Purpose: We previously reported that factors released from BD-TM4 cells, which are Müller cells stably expressing brain-derived neurotrophic factor (BDNF), enhanced the survival and neurite outgrowth of retinal ganglion cells (RGCs). Here, we examined the effectiveness of polyvinyl alcohol (PVA)-based hydrogels for encapsulation of BD-TM4 for in vivo applications. We also investigated the effects of crosslinkers and cell adhesion molecules within the hydrogels on the ability of cells to spread, proliferate, and secrete BDNF.

Methods: PVA hydrogels, used for encapsulating BD-TM4 cells, were crosslinked with either a non-degradable linker, or a degradable linker by matrix metalloproteinases (MMP). PVA hydrogels were functionalized with the cell adhesion peptides (Arg-Gly-Asp (RGD) peptides). The ability of encapsulated BD-TM4 to spread and proliferate were studied with the LIVE/DEAD staining and the WST-8 assay. The BDNF levels released from the hydrogel capsules were quantified by ELISA. Neurite outgrowth of RGCs was evaluated by counting outgrowing axons after retinal explants subjected to optic nerve crush injury were cultured in encapsulated BD-TM4-conditioned medium for 6 days.
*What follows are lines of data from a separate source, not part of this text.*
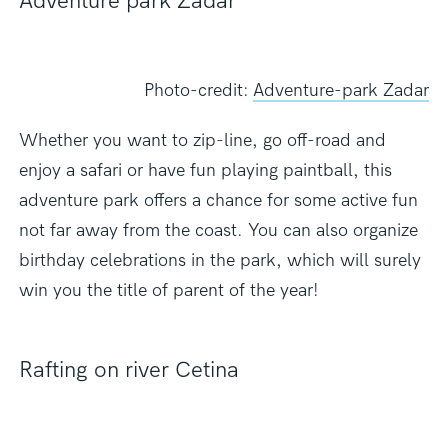
Adventure park Zadar
Photo-credit:
Adventure-park Zadar
Whether you want to zip-line, go off-road and
enjoy a safari or have fun playing paintball, this
adventure park offers a chance for some active fun
not far away from the coast. You can also organize
birthday celebrations in the park, which will surely
win you the title of parent of the year!
Rafting on river Cetina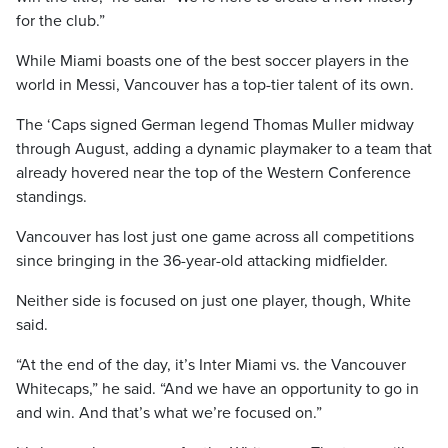
for the club.”
While Miami boasts one of the best soccer players in the
world in Messi, Vancouver has a top-tier talent of its own.
The ‘Caps signed German legend Thomas Muller midway
through August, adding a dynamic playmaker to a team that
already hovered near the top of the Western Conference
standings.
Vancouver has lost just one game across all competitions
since bringing in the 36-year-old attacking midfielder.
Neither side is focused on just one player, though, White
said.
“At the end of the day, it’s Inter Miami vs. the Vancouver
Whitecaps,” he said. “And we have an opportunity to go in
and win. And that’s what we’re focused on.”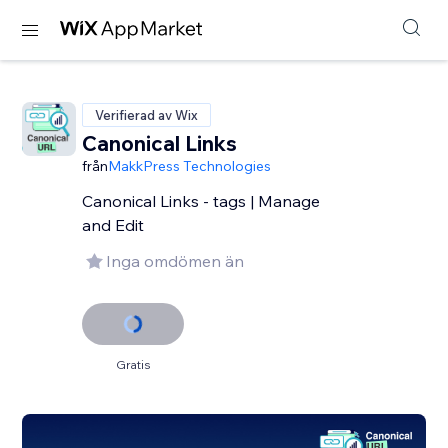
Verifierad av Wix
Canonical Links
från
MakkPress Technologies
Canonical Links - tags | Manage
and Edit
Inga omdömen än
Gratis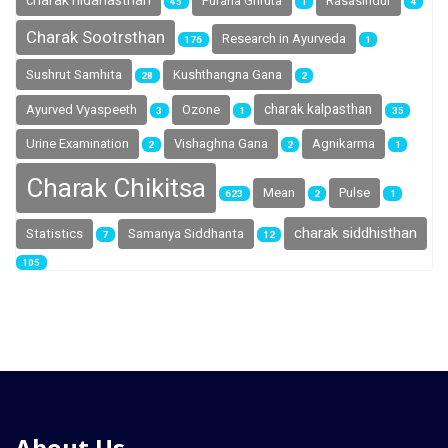
charak nidanasthan
Purana Ghruta
Rasasindur
45
1
4
Charak Sootrsthan
Research in Ayurveda
176
1
Sushrut Samhita
Kushthangna Gana
28
2
charak kalpasthan
Ayurved Vyaspeeth
Ozone
3
1
35
Urine Examination
Vishaghna Gana
Agnikarma
2
2
1
Charak Chikitsa
Mean
Pulse
623
2
1
charak siddhisthan
Statistics
Samanya Siddhanta
7
12
105
About Us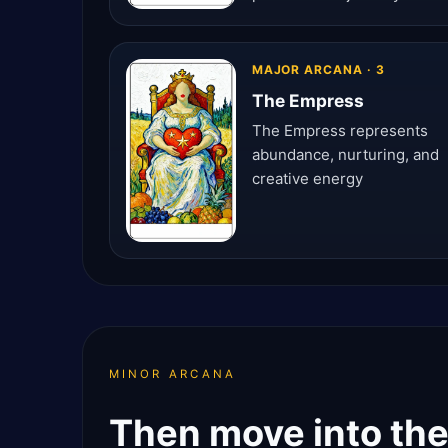
MAJOR ARCANA · 3
The Empress
The Empress represents
abundance, nurturing, and
creative energy
MINOR ARCANA
Then move into the 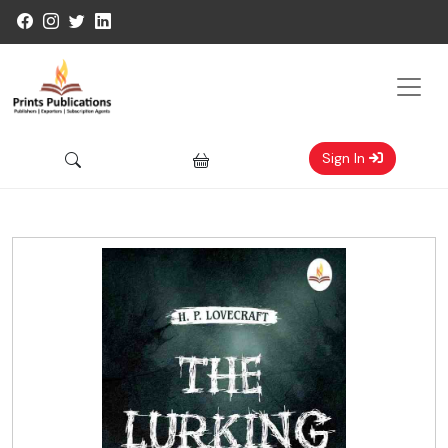
Sign In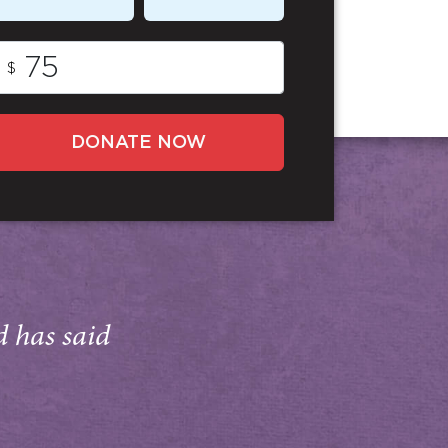
$
DONATE NOW
d has said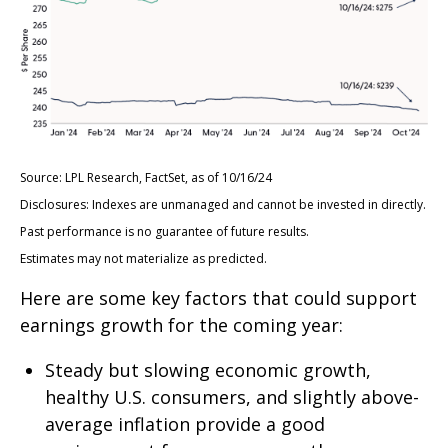
Source: LPL Research, FactSet, as of 10/16/24
Disclosures: Indexes are unmanaged and cannot be invested in directly.
Past performance is no guarantee of future results.
Estimates may not materialize as predicted.
Here are some key factors that could support
earnings growth for the coming year:
Steady but slowing economic growth,
healthy U.S. consumers, and slightly above-
average inflation provide a good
Results: Regardless of the presence of RGD, BD-TM4 cells in hydrogels crosslinked with a non-degradable linker maintained spherical morphologies and released low-level BDNF at day 14. Cells in hydrogels crosslinked with a MMP degradable crosslinker with RGD exhibited spindle-like morphologies and extensive spreading, and released more than 10-fold more BDNF compared to those in other PVA hydrogels. RGD at concentration of 250 μM enhanced cell proliferation and the amount of BDNF released compared to RGD at 2.5, 25, and 2,500 μM. Encapsulated BD-TM4-conditioned medium increased neurite outgrowth in retinal explants.

Conclusions: These results suggest that both the degradation of scaffolds via MMP and the presence of adhesion peptides are crucial in maintaining the BDNF-releasing function of BD-TM4 cells encapsulated in PVA hydrogels.